Dann ist es soweit, die kraftvolle Diesellokomotive 46-01 des Typs 600 D mit ihren 600 Pferdestärken Leistung und vier gekuppelten Achsen rollt heran. Von der Lok, Baujahr 1955, sind deutschlandweit nur noch sechs Exemplare erhalten. Und somit wird dem „Oldie“, zumal er fast sieben Jahrzehnte auf dem Buckel hat, eine Verspätung ohne Murren verziehen.

In Zeiten von Internet und Dauererreichbarkeit verzichten die Fahrgäste im Heide-Express nur allzu gern auf W-LAN im Zug und anderen technischen Schnickschnack. Ratternd und rustikal soll es über die Schwellen gehen, auch das Drumherum darf gern wie früher vonstattengehen. Die Tickets zum Beispiel lassen sich knicken und falten, das typische Geräusch der Lochzange beim Entwerten unterstreicht, dass hier alles in geregelten Bahnen verläuft.

„Ich habe so etwas noch nie gemacht, aber wie heißt das so schön: life is learning“, sagt Bülthuis bei seiner ersten Kontrolle. An Bord herrscht internationales Flair, unter anderem ist eine Familie aus Eritrea an Bord. „Die Tochter der Familie war kürzlich bei der Kinderratssitzung dabei. Dort habe ich alle Kinder, die noch nicht im Urlaub waren, gebeten, die Hand zu heben. Und sie machte das“, berichtet Bülthuis. Deshalb spendierte die Gemeinde in Zusammenarbeit mit der Bispingen-Touristik Karten für die Familie, damit diese wenigstens einen „Kurzurlaub“ in Lüneburg genießen kann. Insgesamt 20 Tickets wurden an ältere Bürgerinnen und Bürger und diejenigen verschenkt, die über nicht besonders gut gefüllte Geldbeutel verfügen.

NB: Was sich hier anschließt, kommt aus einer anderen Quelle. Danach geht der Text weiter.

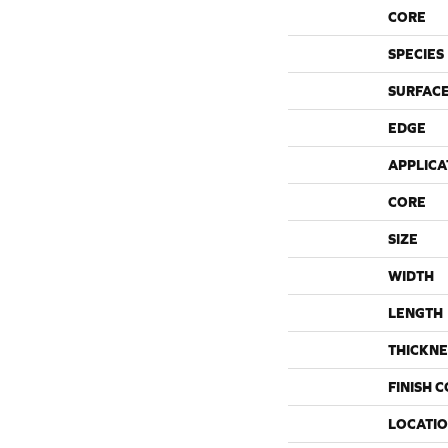
CORE
SPECIES
SURFACE
EDGE
APPLICA
CORE
SIZE
WIDTH
LENGTH
THICKNE
FINISH 
LOCATI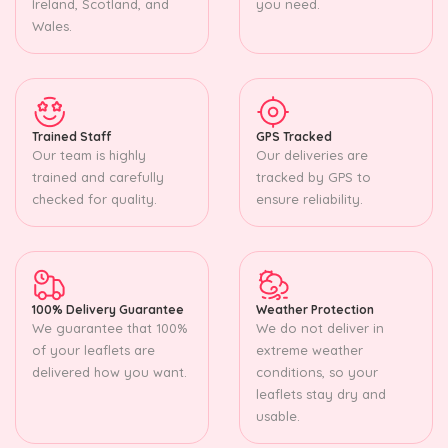
Ireland, Scotland, and
you need.
Wales.
Trained Staff
GPS Tracked
Our team is highly
Our deliveries are
trained and carefully
tracked by GPS to
checked for quality.
ensure reliability.
100% Delivery Guarantee
Weather Protection
We guarantee that 100%
We do not deliver in
of your leaflets are
extreme weather
delivered how you want.
conditions, so your
leaflets stay dry and
usable.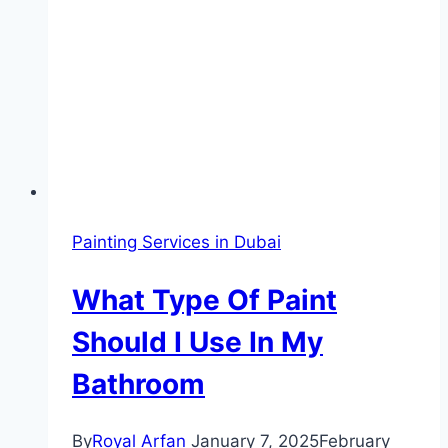
Painting Services in Dubai
What Type Of Paint
Should I Use In My
Bathroom
By
Royal Arfan
January 7, 2025
February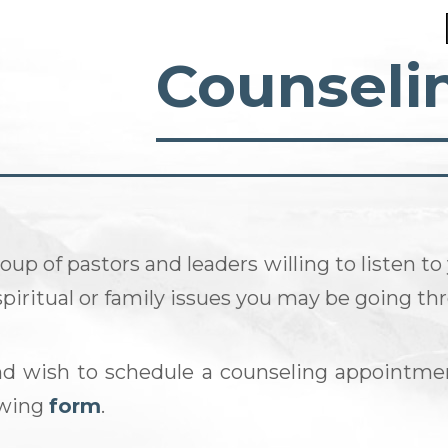
Counseli
oup of pastors and leaders willing to listen to
 spiritual or family issues you may be going th
nd wish to schedule a counseling appointme
lowing
form
.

Kaum hat sich Bülthuis die ersten Tickets zeigen lassen, da fährt der Zug auch schon los. „In Soltau sind 40 Fahrgäste zugestiegen. Mit insgesamt 120 Personen ist diese Fahrt ausgebucht“, freut sich Lena Großholz von der Bispingen-Touristik.

Mit der ersten Fahrt ist die neue Saison des Bispinger Heide-Expresses eingeläutet. Der Museumszug bringt die Fahrgäste von Soltau und Bispingen vorbei an idyllischen Orten wie Amelinghausen und Steinbeck nach Lüneburg und pendelt in diesem Jahr vom 24. Juli bis 11. September – und zwar immer mittwochs. Weitere Informationen und Tickets für die Fahrten erhalten Interessierte direkt über die Bispingen-Touristik. Reservierungen von Karten für die Fahrten im Heide-Express sind auch online unter der Adresse www.bispingen.de möglich.